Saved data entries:
========================================
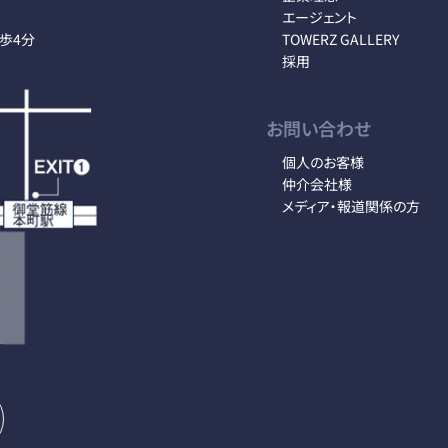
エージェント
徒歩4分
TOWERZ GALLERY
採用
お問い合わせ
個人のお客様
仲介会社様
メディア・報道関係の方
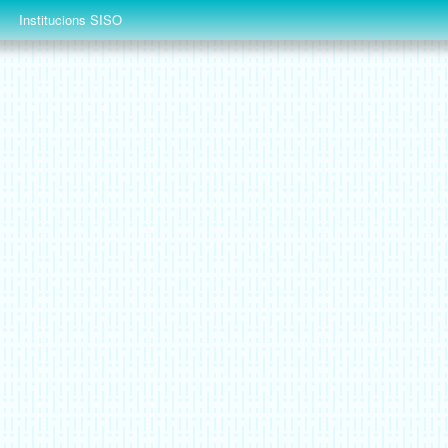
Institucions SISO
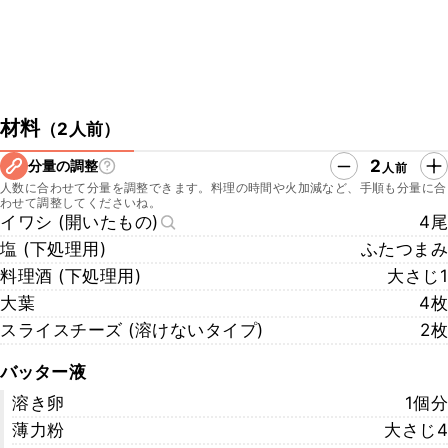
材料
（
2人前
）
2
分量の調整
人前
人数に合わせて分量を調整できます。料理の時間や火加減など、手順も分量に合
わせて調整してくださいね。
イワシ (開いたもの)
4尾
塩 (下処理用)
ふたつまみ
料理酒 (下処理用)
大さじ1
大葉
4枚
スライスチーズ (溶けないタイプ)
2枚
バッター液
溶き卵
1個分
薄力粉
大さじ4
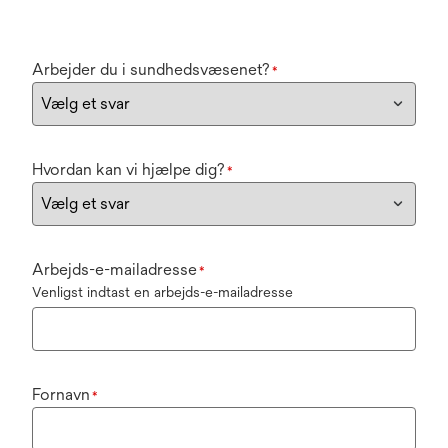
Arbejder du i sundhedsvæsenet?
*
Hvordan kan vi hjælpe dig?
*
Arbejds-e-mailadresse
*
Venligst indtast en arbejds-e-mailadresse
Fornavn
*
========================================
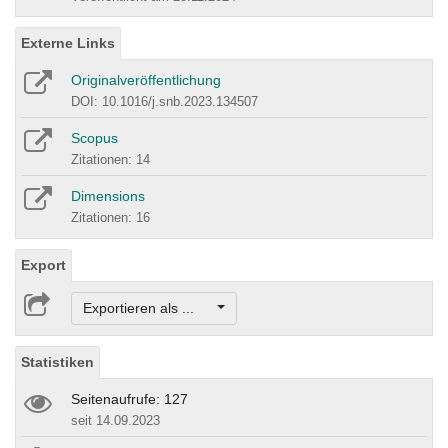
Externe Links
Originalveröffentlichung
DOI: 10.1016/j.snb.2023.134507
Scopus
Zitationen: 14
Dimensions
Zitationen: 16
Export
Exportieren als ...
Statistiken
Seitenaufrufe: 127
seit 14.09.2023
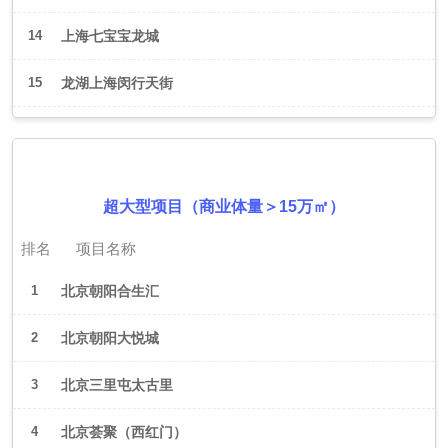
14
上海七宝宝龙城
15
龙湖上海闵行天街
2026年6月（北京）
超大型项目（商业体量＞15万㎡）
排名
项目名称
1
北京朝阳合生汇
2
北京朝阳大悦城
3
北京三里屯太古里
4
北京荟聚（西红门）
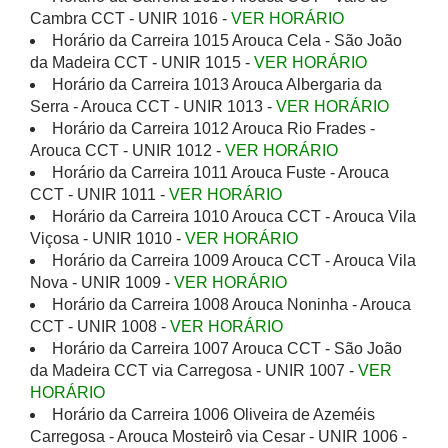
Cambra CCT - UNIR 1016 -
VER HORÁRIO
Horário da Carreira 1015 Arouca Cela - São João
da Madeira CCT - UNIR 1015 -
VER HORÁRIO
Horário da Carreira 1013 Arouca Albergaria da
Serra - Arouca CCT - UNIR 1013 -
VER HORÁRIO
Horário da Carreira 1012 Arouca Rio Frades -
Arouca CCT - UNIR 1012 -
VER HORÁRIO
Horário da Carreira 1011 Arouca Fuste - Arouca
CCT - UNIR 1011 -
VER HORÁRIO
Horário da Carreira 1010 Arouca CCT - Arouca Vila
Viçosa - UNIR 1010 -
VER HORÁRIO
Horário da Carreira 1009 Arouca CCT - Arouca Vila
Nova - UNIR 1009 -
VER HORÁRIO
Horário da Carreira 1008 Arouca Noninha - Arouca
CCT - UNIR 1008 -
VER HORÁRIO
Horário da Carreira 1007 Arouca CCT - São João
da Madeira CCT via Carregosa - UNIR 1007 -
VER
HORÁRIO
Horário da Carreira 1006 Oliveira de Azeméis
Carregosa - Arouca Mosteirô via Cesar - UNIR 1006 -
========================================
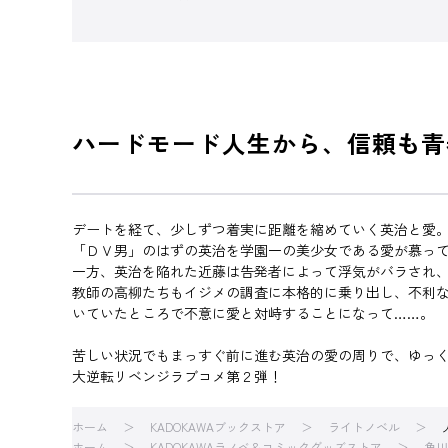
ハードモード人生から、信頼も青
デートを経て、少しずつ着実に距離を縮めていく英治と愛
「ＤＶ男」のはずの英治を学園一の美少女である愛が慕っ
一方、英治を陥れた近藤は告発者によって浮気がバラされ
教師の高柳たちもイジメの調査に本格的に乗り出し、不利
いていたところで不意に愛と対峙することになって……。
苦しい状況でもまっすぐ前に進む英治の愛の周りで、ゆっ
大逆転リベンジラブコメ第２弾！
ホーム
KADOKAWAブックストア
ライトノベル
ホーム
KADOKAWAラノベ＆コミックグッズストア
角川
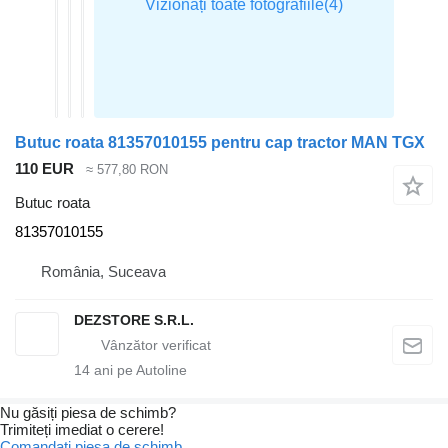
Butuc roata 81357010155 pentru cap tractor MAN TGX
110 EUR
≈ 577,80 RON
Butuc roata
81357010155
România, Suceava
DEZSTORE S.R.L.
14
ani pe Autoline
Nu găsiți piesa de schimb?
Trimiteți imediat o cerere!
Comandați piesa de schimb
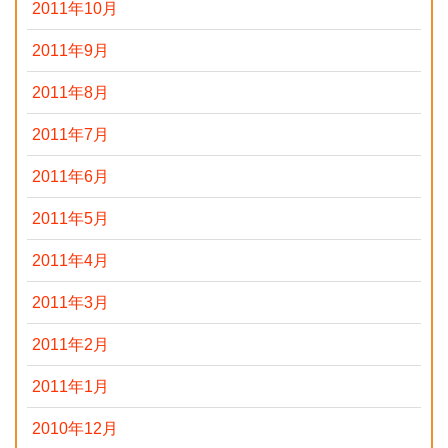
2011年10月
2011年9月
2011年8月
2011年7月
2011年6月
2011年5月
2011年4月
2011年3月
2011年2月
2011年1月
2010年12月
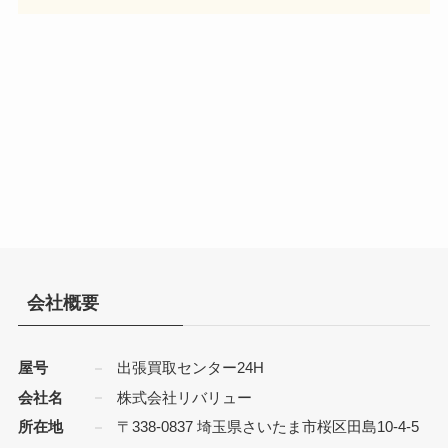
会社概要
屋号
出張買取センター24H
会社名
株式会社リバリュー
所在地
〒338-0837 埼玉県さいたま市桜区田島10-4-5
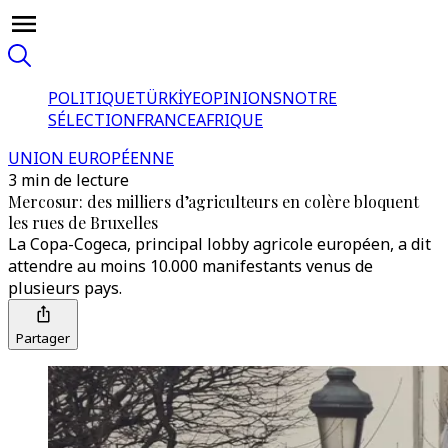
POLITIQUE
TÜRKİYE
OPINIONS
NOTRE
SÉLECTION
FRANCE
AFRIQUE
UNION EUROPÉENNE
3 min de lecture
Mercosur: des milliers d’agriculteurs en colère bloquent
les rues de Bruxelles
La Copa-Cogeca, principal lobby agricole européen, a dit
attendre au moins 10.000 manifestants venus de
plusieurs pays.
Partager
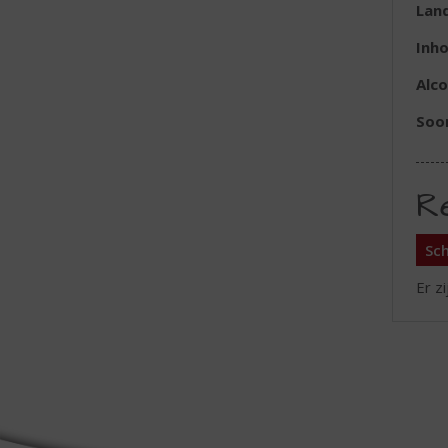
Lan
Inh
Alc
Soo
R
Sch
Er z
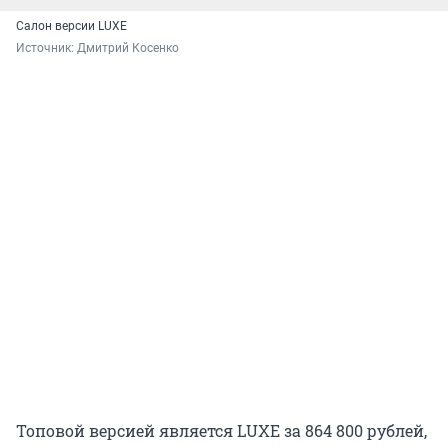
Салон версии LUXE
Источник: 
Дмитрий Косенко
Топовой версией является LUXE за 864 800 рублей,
========================================
Task description: Out of the entries, pull every line that mentions "Vila".

Response area:
Horário da Carreira 1010 Arouca CCT - Arouca Vila
Horário da Carreira 1009 Arouca CCT - Arouca Vila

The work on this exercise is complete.